Christine Devaney discusses The Adventures of Butterfly Boy
The kids' dance production is the debut project from Pucko Company
Maybe it’s because of the lack of words to explain what’s happening; or because it’s perceived as too high-brow for wee ones — whatever the reason, dance shows for children are thin on the ground.
Attempting to address this lack is Pucko Company, a new outfit committed to introducing young audiences to high-quality contemporary dance. The first of which is The Adventures of Butterfly Boy, a new show aimed at ages 5 and over.
Choreographed by Christine Devaney, and performed by four dancers and a musician, the show follows a group of friends as they explore the outside world. One particularly imaginative child, the eponymous Butterfly Boy, discovers a caterpillar and stays with it during its journey to maturity.

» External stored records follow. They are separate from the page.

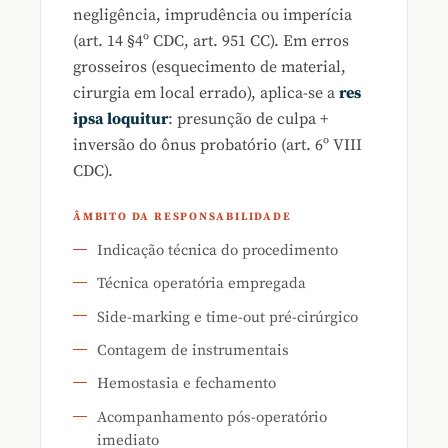
negligência, imprudência ou imperícia
(art. 14 §4º CDC, art. 951 CC). Em erros
grosseiros (esquecimento de material,
cirurgia em local errado), aplica-se a
res
ipsa loquitur
: presunção de culpa +
inversão do ônus probatório (art. 6º VIII
CDC).
ÂMBITO DA RESPONSABILIDADE
Indicação técnica do procedimento
Técnica operatória empregada
Side-marking e time-out pré-cirúrgico
Contagem de instrumentais
Hemostasia e fechamento
Acompanhamento pós-operatório
imediato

Devaney is well known on the Scottish dance scene, both as a freelancer and through her own company, Curious Seed. But this is the first time she has choreographed for children – did she approach it in her usual way?
‘What’s different, is that you have your audience more clearly in your head,’ says Devaney.
‘When you’re creating work for adults, it’s much more general. But the creative approach isn’t really different, and we’re trying not to dumb down or patronise. I really want the choreography to be as interesting and intricate as if we were making work for adults.
Conveying a clear narrative through dance can be tricky, particularly to children used to storybooks. But Devaney is aware that while some adults might need a degree of logic, young minds can often be more open.
‘I think the story will be clear,’ she says, ‘but I also think that young people are less concerned about what makes sense. That’s not letting us off the hook, because we’re concerned about keeping them interested. But although we’re telling a linear narrative, we’ve tried to find ways of abstracting it a little bit, so the physicality tells the story as well.’
Brunton Theatre, Musselburgh, Thu 27 Sept, then touring.